A l’appui de sa thèse, Mme Hassan cite un hadith
qui, d’une part, contredit le Coran, mais qui est à l’évidence
inspiré de la Genèse (2 : 18-33) :>
« Quand Iblis
fut renvoyé par Dieu du Jardin et qu’Adam y fut placé, il n’avait
personne pour lui tenir compagnie. Dieu fit tomber le sommeil
sur lui et prit une côte de son côté gauche et mit de la chair
à la place et en créa Hawwa. Quand il
se réveilla il trouva une femme assise près de sa tête. Il lui
demanda : « Qui as-tu été créée ? » Elle répondit :
« Femme ». Il dit : « Pourquoi as-tu été créée ? »
Elle dit : « Afin que tu puisses trouver le repos en
moi. » Les anges dirent : « Quel est son nom ? »
Et il dit : « Hawwa. »
Ils dirent : « Pourquoi a-t-elle été nommée Hawwa ? »
Il dit : « Parce qu’elle a été créée d’un être vivant. »>
Il y a cependant certaines modifications dans
l’histoire telle qu’elle est racontée par le hadith. C’est
une côte du côté gauche qui est à l’origine de la création de
la femme – la gauche étant un mauvais auspice.
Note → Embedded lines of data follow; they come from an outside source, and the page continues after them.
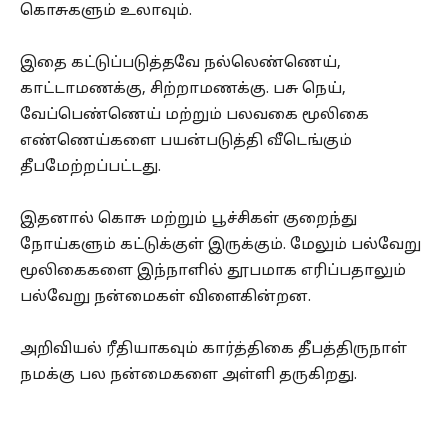
கொசுகளும் உலாவும்.
இதை கட்டுப்படுத்தவே நல்லெண்ணெய்,
காட்டாமணக்கு, சிற்றாமணக்கு. பசு நெய்,
வேப்பெண்ணெய் மற்றும் பலவகை மூலிகை
எண்ணெய்களை பயன்படுத்தி வீடெங்கும்
தீபமேற்றப்பட்டது.
இதனால் கொசு மற்றும் பூச்சிகள் குறைந்து
நோய்களும் கட்டுக்குள் இருக்கும். மேலும் பல்வேறு
மூலிகைகளை இந்நாளில் தூபமாக எரிப்பதாலும்
பல்வேறு நன்மைகள் விளைகின்றன.
அறிவியல் ரீதியாகவும் கார்த்திகை தீபத்திருநாள்
நமக்கு பல நன்மைகளை அள்ளி தருகிறது.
Dans la Genèse, la femme est nommée Eve
après la Chute tandis que dans le hadith elle est nommée Hawwa
dès le début.
Dans la Genèse, la femme est appelée Eve
parce qu’elle est « la mère de tous les vivants », mais
dans le hadith, elle est nommée Hawwa
parce qu’elle a été créée à partir d’un être vivant : dans
le premier cas elle est source de toute vie ; dans le second
elle est une créature dérivée, dit Mme Hassan, qui veut montrer
que, concernant la femme, les matériaux bibliques sont incorporés
dans la tradition islamique avec des altérations. Toutefois, si
l’histoire de la côte est manifestement venue de la Genèse,
il n’y a aucune mention d’Adam dans les ahadiths,
ce qui dépersonnalise l’origine de la création de la femme.
L’islam originel, celui du Coran, aurait
donc été déformé par les ahadiths.
De plus, par la suite, beaucoup d’entre eux seraient devenus « invisibles »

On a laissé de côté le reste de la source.